[Extracted data entries]
::::

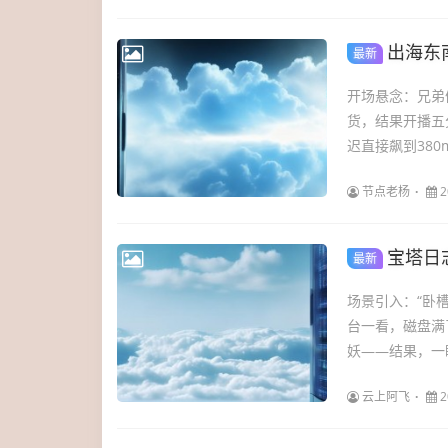
出海东南
最新
开场悬念：兄弟
货，结果开播五
迟直接飙到380
节点老杨
2
宝塔日
最新
场景引入：“卧
台一看，磁盘满
妖——结果，一眼就
云上阿飞
2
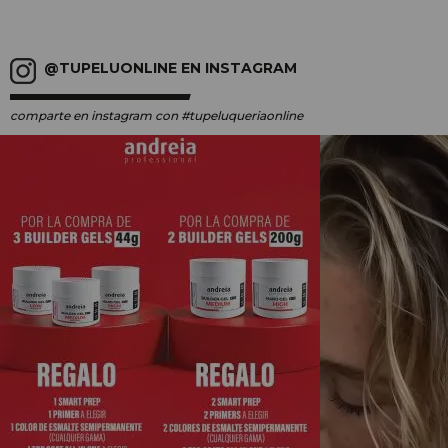
@TUPELUONLINE EN INSTAGRAM
comparte en instagram
con #tupeluqueriaonline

::::

THE TASK: Exclude every picture and copy the remaining data exactly.

WRITTEN REPLY:
出海东南
最新
开场悬念：兄弟
货，结果开播五
迟直接飙到380
节点老杨
2
宝塔日
最新
场景引入：“卧
台一看，磁盘满
妖——结果，一眼就
云上阿飞
2
@TUPELUONLINE EN INSTAGRAM
comparte en instagram
con #tupeluqueriaonline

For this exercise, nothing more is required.